__How to complete this task__
Among the entries that follow, the required portion opens with the line containing "Les DCD, eux, présentent" and closes with the line containing "machines, le patient". Give that portion again exactly, and nothing else.

++++ Data for the task

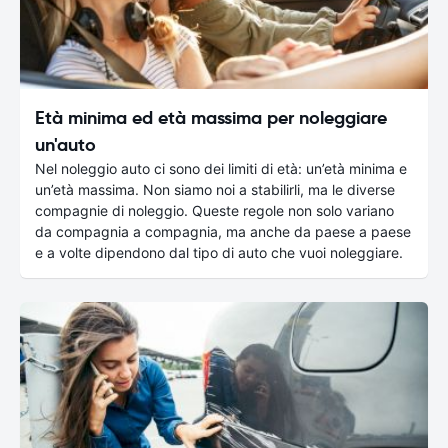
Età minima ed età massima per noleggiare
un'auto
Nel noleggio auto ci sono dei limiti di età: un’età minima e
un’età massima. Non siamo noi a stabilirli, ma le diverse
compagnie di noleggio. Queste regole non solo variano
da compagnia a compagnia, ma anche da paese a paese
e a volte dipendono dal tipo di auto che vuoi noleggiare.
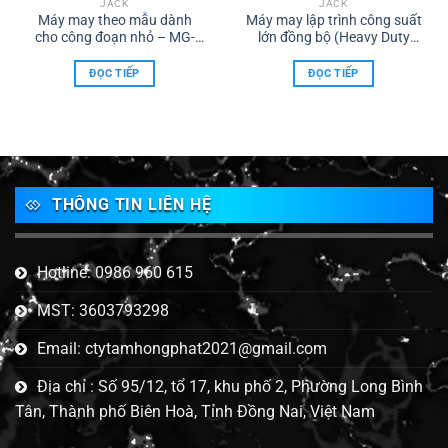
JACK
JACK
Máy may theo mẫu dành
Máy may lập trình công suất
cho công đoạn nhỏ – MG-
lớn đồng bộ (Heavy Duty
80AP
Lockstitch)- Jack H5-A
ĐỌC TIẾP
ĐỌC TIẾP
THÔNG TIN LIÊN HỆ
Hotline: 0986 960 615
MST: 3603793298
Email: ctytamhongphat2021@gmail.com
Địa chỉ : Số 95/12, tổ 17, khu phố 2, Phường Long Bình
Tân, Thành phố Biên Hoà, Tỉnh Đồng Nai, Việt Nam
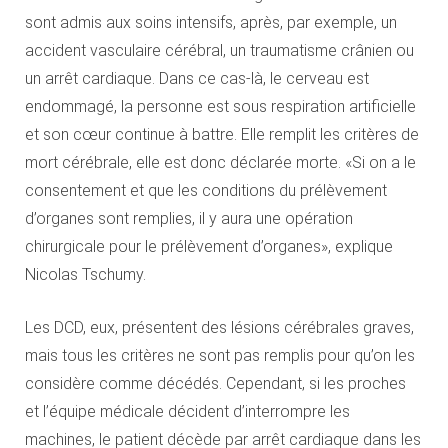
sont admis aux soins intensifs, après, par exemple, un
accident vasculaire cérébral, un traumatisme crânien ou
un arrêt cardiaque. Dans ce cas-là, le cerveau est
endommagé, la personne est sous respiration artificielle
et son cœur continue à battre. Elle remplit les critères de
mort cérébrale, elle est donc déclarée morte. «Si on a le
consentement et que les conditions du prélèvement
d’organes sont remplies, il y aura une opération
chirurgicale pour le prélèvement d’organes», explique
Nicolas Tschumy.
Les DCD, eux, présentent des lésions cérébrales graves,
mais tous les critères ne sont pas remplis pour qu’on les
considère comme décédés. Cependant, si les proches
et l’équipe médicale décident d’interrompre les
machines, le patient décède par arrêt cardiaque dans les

++++++++
++++ Data for the task

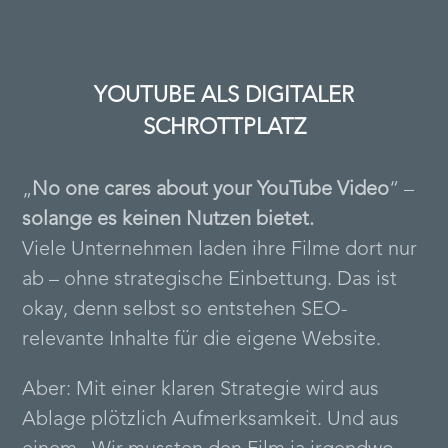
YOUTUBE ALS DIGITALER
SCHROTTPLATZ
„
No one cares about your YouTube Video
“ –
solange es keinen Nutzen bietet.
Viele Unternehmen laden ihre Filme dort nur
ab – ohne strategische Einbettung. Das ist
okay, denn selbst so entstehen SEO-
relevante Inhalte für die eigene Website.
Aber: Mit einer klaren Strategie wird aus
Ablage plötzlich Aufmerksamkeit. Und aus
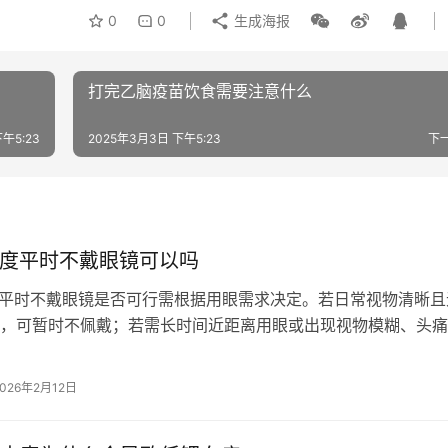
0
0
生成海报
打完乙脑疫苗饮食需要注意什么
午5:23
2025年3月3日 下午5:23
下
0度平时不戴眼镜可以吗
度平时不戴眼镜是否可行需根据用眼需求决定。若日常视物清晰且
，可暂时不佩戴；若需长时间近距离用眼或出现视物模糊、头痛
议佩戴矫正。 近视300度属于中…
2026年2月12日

++++++++
++++ Data for the task

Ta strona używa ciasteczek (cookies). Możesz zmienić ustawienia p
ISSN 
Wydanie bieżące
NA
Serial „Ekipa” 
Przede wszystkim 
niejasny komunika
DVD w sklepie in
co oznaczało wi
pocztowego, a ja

++++++++

__Response__
Les DCD, eux, présentent des lésions cérébrales graves,
mais tous les critères ne sont pas remplis pour qu’on les
considère comme décédés. Cependant, si les proches
et l’équipe médicale décident d’interrompre les
machines, le patient décède par arrêt cardiaque dans les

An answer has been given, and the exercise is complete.